Дариэль невольно улыбнулся.
— Пойдём, халявщик.
* * *
В первое мгновенье Лаурин решила, что видит сон, настолько невероятное зрелище ждало за дверью. Дариэль привёл в гости Славяна. Она тревожно вгляделась в Дариэля: спокойная, ясная радость, на ауре ни малейших следов тёмной пелены, которая была в Гавре, ни холодной выжженной пустоты, которая появилась в Эндориене. Потом посмотрела на Славяна.
— Здравствуй, Лаурин, — сказал он. — Позволишь войти?
Хелефайна молча посторонилась.
В человеках Лаурин разбиралась, не зря с пятидесяти лет занималась делами приграничья.

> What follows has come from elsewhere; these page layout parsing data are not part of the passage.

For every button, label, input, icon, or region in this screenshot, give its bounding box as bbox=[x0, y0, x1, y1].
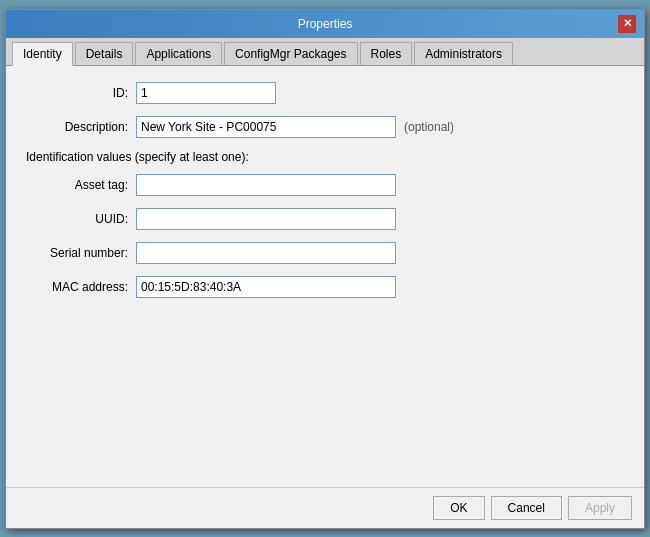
optional-text: (optional) bbox=[404, 120, 454, 134]
mac-address-label: MAC address: bbox=[26, 280, 136, 294]
title-bar: Properties ✕ bbox=[6, 10, 644, 38]
serial-number-input[interactable] bbox=[136, 242, 396, 264]
properties-dialog: Properties ✕ Identity Details Applicatio… bbox=[5, 9, 645, 529]
id-label: ID: bbox=[26, 86, 136, 100]
tab-applications[interactable]: Applications bbox=[135, 42, 222, 65]
id-row: ID: bbox=[26, 82, 624, 104]
footer: OK Cancel Apply bbox=[6, 487, 644, 528]
mac-address-row: MAC address: bbox=[26, 276, 624, 298]
asset-tag-label: Asset tag: bbox=[26, 178, 136, 192]
apply-button[interactable]: Apply bbox=[568, 496, 632, 520]
serial-number-label: Serial number: bbox=[26, 246, 136, 260]
uuid-label: UUID: bbox=[26, 212, 136, 226]
tab-configmgr-packages[interactable]: ConfigMgr Packages bbox=[224, 42, 357, 65]
tab-details[interactable]: Details bbox=[75, 42, 134, 65]
identification-section-label: Identification values (specify at least … bbox=[26, 150, 624, 164]
tab-bar: Identity Details Applications ConfigMgr … bbox=[6, 38, 644, 66]
tab-roles[interactable]: Roles bbox=[360, 42, 413, 65]
description-row: Description: (optional) bbox=[26, 116, 624, 138]
uuid-input[interactable] bbox=[136, 208, 396, 230]
tab-content: ID: Description: (optional) Identificati… bbox=[6, 66, 644, 487]
description-label: Description: bbox=[26, 120, 136, 134]
cancel-button[interactable]: Cancel bbox=[491, 496, 562, 520]
id-input[interactable] bbox=[136, 82, 276, 104]
tab-administrators[interactable]: Administrators bbox=[414, 42, 513, 65]
ok-button[interactable]: OK bbox=[433, 496, 484, 520]
uuid-row: UUID: bbox=[26, 208, 624, 230]
serial-number-row: Serial number: bbox=[26, 242, 624, 264]
close-button[interactable]: ✕ bbox=[618, 15, 636, 33]
asset-tag-row: Asset tag: bbox=[26, 174, 624, 196]
tab-identity[interactable]: Identity bbox=[12, 42, 73, 66]
mac-address-input[interactable] bbox=[136, 276, 396, 298]
dialog-title: Properties bbox=[32, 17, 618, 31]
asset-tag-input[interactable] bbox=[136, 174, 396, 196]
description-input[interactable] bbox=[136, 116, 396, 138]
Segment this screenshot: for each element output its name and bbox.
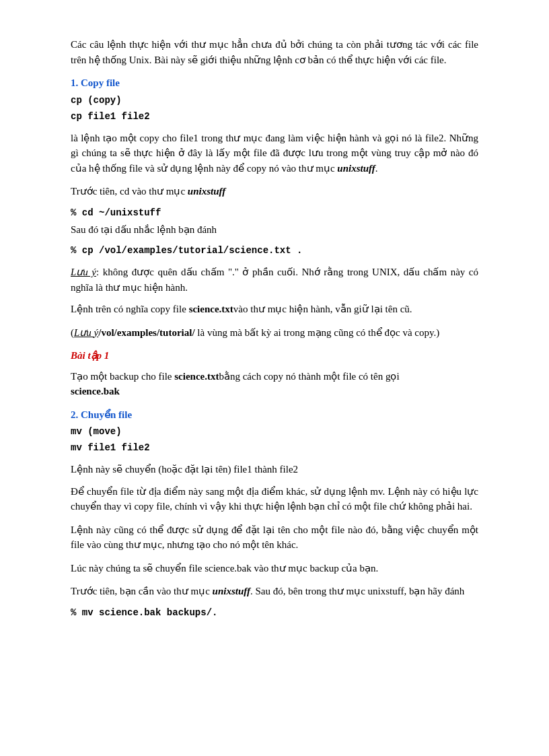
section1-copy-desc-text: Lệnh trên có nghĩa copy file: [71, 304, 189, 314]
section2-step1: Trước tiên, bạn cần vào thư mục unixstuf…: [71, 584, 478, 599]
cd-unixstuff-cmd: % cd ~/unixstuff: [71, 206, 478, 220]
cp-vol-cmd: % cp /vol/examples/tutorial/science.txt …: [71, 244, 478, 258]
exercise1-text1: Tạo một backup cho file: [71, 371, 174, 382]
section-copy-file: 1. Copy file cp (copy) cp file1 file2 là…: [71, 75, 478, 340]
section1-science-txt: science.txt: [189, 304, 233, 314]
section1-step1-text: Trước tiên, cd vào thư mục: [71, 186, 188, 197]
section1-step1: Trước tiên, cd vào thư mục unixstuff: [71, 184, 478, 199]
section2-step1-end: . Sau đó, bên trong thư mục unixstuff, b…: [250, 586, 464, 596]
section1-note-label: Lưu ý: [71, 267, 96, 277]
section2-heading: 2. Chuyển file: [71, 407, 478, 423]
exercise1-section: Bài tập 1 Tạo một backup cho file scienc…: [71, 348, 478, 399]
section1-desc1: là lệnh tạo một copy cho file1 trong thư…: [71, 131, 478, 176]
exercise1-text2: bằng cách copy nó thành một file có tên …: [219, 371, 399, 382]
section1-note2-text: là vùng mà bất kỳ ai trong mạng cũng có …: [195, 327, 440, 338]
mv-file1-file2-cmd: mv file1 file2: [71, 441, 478, 455]
cp-copy-cmd: cp (copy): [71, 94, 478, 108]
exercise1-science-txt: science.txt: [174, 371, 219, 382]
section1-note2: (Lưu ý/vol/examples/tutorial/ là vùng mà…: [71, 325, 478, 341]
exercise1-text: Tạo một backup cho file science.txtbằng …: [71, 369, 478, 399]
section1-heading: 1. Copy file: [71, 75, 478, 91]
mv-move-cmd: mv (move): [71, 425, 478, 439]
mv-science-bak-cmd: % mv science.bak backups/.: [71, 606, 478, 620]
section1-desc1-bold: unixstuff: [337, 163, 375, 174]
section1-step2: Sau đó tại dấu nhắc lệnh bạn đánh: [71, 222, 478, 238]
section2-desc4: Lúc này chúng ta sẽ chuyển file science.…: [71, 561, 478, 576]
section1-note-text: : không được quên dấu chấm "." ở phần cu…: [71, 267, 478, 293]
section2-desc3: Lệnh này cũng có thể được sử dụng để đặt…: [71, 522, 478, 553]
section2-desc1: Lệnh này sẽ chuyển (hoặc đặt lại tên) fi…: [71, 462, 478, 477]
section1-note2-label: Lưu ý: [74, 327, 98, 338]
section1-copy-desc-end: vào thư mục hiện hành, vẫn giữ lại tên c…: [233, 304, 412, 314]
section2-desc2: Để chuyển file từ địa điểm này sang một …: [71, 484, 478, 514]
section1-step1-bold: unixstuff: [188, 186, 225, 197]
section-move-file: 2. Chuyển file mv (move) mv file1 file2 …: [71, 407, 478, 620]
section1-note2-path: /vol/examples/tutorial/: [98, 327, 194, 338]
cp-file1-file2-cmd: cp file1 file2: [71, 110, 478, 124]
intro-paragraph: Các câu lệnh thực hiện với thư mục hẳn c…: [71, 37, 478, 67]
section1-desc1-end: .: [375, 163, 378, 174]
section1-desc1-text: là lệnh tạo một copy cho file1 trong thư…: [71, 133, 478, 174]
section2-step1-text: Trước tiên, bạn cần vào thư mục: [71, 586, 213, 596]
exercise1-heading: Bài tập 1: [71, 348, 478, 364]
exercise1-science-bak: science.bak: [71, 386, 120, 397]
section2-step1-bold: unixstuff: [213, 586, 250, 596]
section1-note: Lưu ý: không được quên dấu chấm "." ở ph…: [71, 265, 478, 295]
section1-copy-desc: Lệnh trên có nghĩa copy file science.txt…: [71, 302, 478, 317]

Пусть в человечьих городах бывала только дважды, но приграничье на то и приграничье, чтобы долина могла вести дела с инородцами, в том числе и с человеками. В человечьем правительстве её назвали бы министром иностранных дел.
Но Славян разгадке не поддавался. Ей уже попадались такие человеки. Единственное, что объединяло этот тип — полное несходство. Каждый был неповторим. И непостижим. И каждый, где бы он ни появлялся, приносил с собой перемены. И очень редко к лучшему.
Дариэль уже успел провести Славяна внутрь, усадить на диван.
— Это называется длинная комната, — объяснил он. — Самая главная, через весь дом, от двери до окна. Вон там спальни. Наша, — показал он на правую от входа дверь, — и гостевая, — махнул на дверь напротив.
— А там должны быть треугольные комнаты, — догадался человек.
— Точно.
— Интересная планировка.
— Ты гномьего дома не видел. Вот это интересно! — заверил Дариэль. — А у нас — обыкновенно.
Хелефайна внимательно рассматривала гостя. Славян назвал её Лаурин. До сих пор она была для него только Элайвен. И никогда Славян не был таким открытым. Сейчас его можно прочитать как свиток. Только написан он на незнакомом языке. До сих пор Лаурин страстно желала его примирения с Дариэлем, но сегодня впервые усомнилась — а надо ли было? Слишком много различий у человека и хелефайи, лучше бы им держаться подальше друг от друга. Со временем Дариэль справился бы с и болью, и с виной. А вот Славян — опасное знакомство. Не человек, те в большинстве своём просты и понятны, до зевоты предсказуемы, а пучина морская. И никому неведомо, какие чудовища поджидают в её глубине. Инородцы считают хелефаейев лучшими мореходами трёхстороннего мира. Ложь, самими хелефайями и придуманная. Можно было бы, ни один хелефайя никогда долину не покинул. А плыть по огромной воде, в далёкое далеко… Только если от чего-то очень страшного драпать надо, гораздо страшнее моря. Море — мор — морриагел — последние врата, в которые уходят умершие хелефайи. Уплывают на белой лодке, под белым парусом.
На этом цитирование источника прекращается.